Inspired by (Akbik and Michael, 2014), we considered a secondary source of narrative information: the Syntactic N-Grams dataset (Goldberg and Orwant, 2013) which was extracted from 3.5 million digitized English Books available through Google Books (Michel et al., 2011). The dataset contains over 10 billion syntactic n-grams, which are rooted syntactic dependency tree fragments (noun phrases and verb phrases) and is the largest publicly available corpus of its kind. Each tree fragment is annotated with the dependency information, its head word, and the frequency with which it occurred. An example tree fragment is (n₀) “when/WRB the/DT small/JJ boy/NN ate/VBD cookies/NN”. We converted each tree fragment in this dataset into a sentence by removing the leading relative pronouns, conjunctives, and prepositions. In this way, for the tree fragment n₀ we obtain the sentence s₀, “the small boy ate cookies.”

3.1.3. WordNet Glosses

Because each concept in WordNet is (a) represented by a synset and (b) defined by a gloss, we generate a set of sentences expressing these definitions. For example, the synset y₁ = {“male child”, “boy”} is defined as “a youthful male person.” In addition, the glosses also provide sentence examples of the concepts represented by the synset.
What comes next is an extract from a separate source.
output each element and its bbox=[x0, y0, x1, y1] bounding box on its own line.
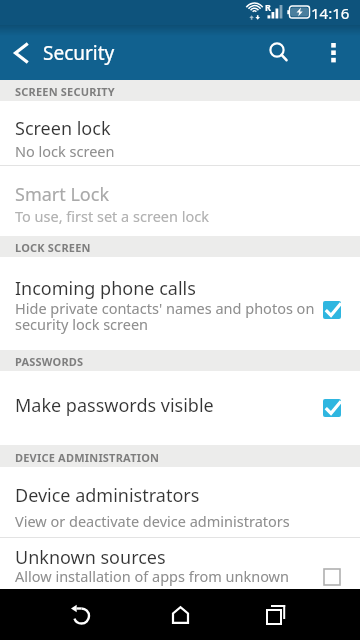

For example, y₁ is exemplified by (s₁) “he baby was a boy,” (s₂) “she made the boy brush his teeth every night”, and (s₃) “most soldiers are only boys in uniform.” We also created sentences based on the glosses by using each member of the synset as a genus and the gloss as the differentia. In this way, we obtain from the gloss of y₁ the sentences (s₄) “a male child is a youthful male person”, and (s₅) “a boy is a youthful male person.”

3.2. Medical Textual Data

With the advent of electronic health records (EHRs), a growing set of medical narratives are becoming available. These narratives reflect domain-specific medical knowledge communicated by physicians for the interpretation of other medical professionals. Thus, they reflect highly-specialized medical knowledge, both in explicit and implicit ways. We were interested to acquire medical knowledge from type of textual data: (1) medical narratives from a variety of medical record types as well as (2) EHRs which belong to a single record type. Both types of textual data needed to be available from massive medical archives.

3.2.1. MIMIC-3 Clinical Database

MIMIC-III (Medical Information Mart for Intensive Care III) is a large, freely-available database comprising de-identified clinical data for over 40,000 patients who stayed in critical care units of the Beth Israel Deaconess Medical Center between 2001 and 2012 (Saeed et al., 2011). The database includes narratives of a variety of EHR types such as discharge summaries, nursing notes, and radiology reports. In this work, we considered all EHRs types, encompassing 2,426,930 medical records. The distribution of EHR types in this dataset is shown in Figure 1

Figure 1.

The distribution of electronic health record (EHR) types in the MIMIC-III clinical database.

3.2.2. EEG Reports

We considered the Temple University Hospital (TUH) corpus of Electroencephalogram (EEG) reports (Harati et al., 2014). Generated by the The Neural Engineering Data Consortium (NEDC) at Temple University, the corpus contains nearly 20,000 EEG reports conducted from 2002 to 2013. The reports include the patient’s clinical history and medications, a description of the EEG setting and configuration, as well as the physician’s impressions and clinical findings. The descriptions document any notable epileptic activity observed by the physician when interpreting the EEG signal data, such as:

The EEG is diffusely slow but the patient transitions in and out of a drowsy state with varying amounts of beta. There is small, shifting asymmetries noted. Stimulation of the patient produces eye opening.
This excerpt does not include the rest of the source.